Architektur

1876 ist für Basels Musikszene ein wichtiges Jahr. An einem der ältesten Plätze der Stadt am Rhein, am Barfüsserplatz, an dem einst die Franziskaner-Mönche – im deutschen Sprachraum wegen ihres Armutsgelübdes auch „Barfüsser“ genannt – ihre Klosteranlage errichteten, ließen Basler Bürger in jenem Jahr einen großen und einen kleinen Konzertsaal im Stadtcasino vom Schweizer Architekten Johann Jakob Stehlin errichten.
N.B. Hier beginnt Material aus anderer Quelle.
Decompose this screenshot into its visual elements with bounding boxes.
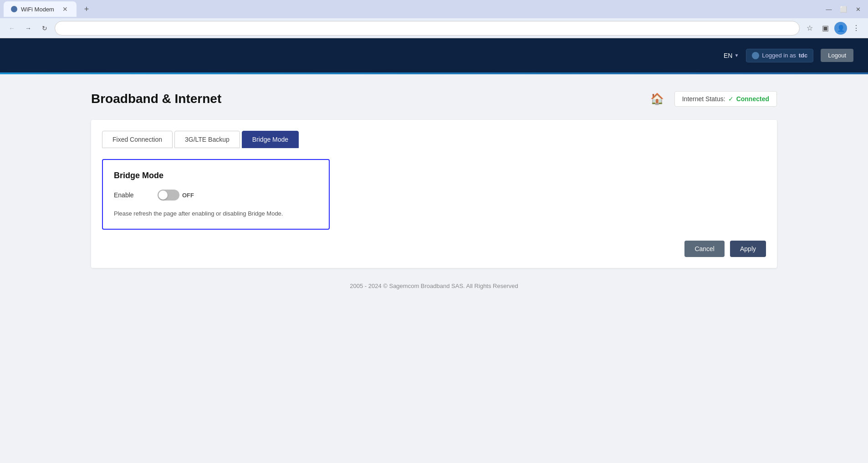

Das neobarocke Konzerthaus galt akustisch anfangs als herausragendes Juwel, das vergleichbaren Musiksälen jener Zeit wie der Tonhalle Zürich, der Laeiszhalle in Hamburg, dem Concertgebouw in Amsterdam oder dem Wiener Musikverein Konkurrenz machte. Diverse Umbauten und Renovierungen über Jahrzehnte hinweg nagten jedoch am Renommee.

Geschichte schrieb der große Musiksaal als zwischen 1897 bis 1905 hier die ersten sieben Zionisten-Kongresse stattfanden. Und es ist wohl kaum vermessen zu sagen, dass im Rahmen dieser Veranstaltungsreihe die Zukunft des modernen Staates Israel konkrete Formen annahm.

 

Nun ist dieser Konzertsaal seit wenigen Wochen wieder in musikalischem Betrieb: In neuem Glanz erfüllt er alle Ansprüche – vom Denkmalschutz angefangen bis hin zu einer räumlichen Erweiterung und kompromisslosen Akustik. Es folgte ein Zeitraum von zwanzig Jahren, in denen umfassende Diskussionen geführt wurden, sich Wettbewerbe und Umbaupläne abwechselten, und schließlich das Basler Stimmvolk die Pläne, die das Büro der britisch-irakischen Architektin Zaha Hadid in London vorgelegt hatte, abgelehnte.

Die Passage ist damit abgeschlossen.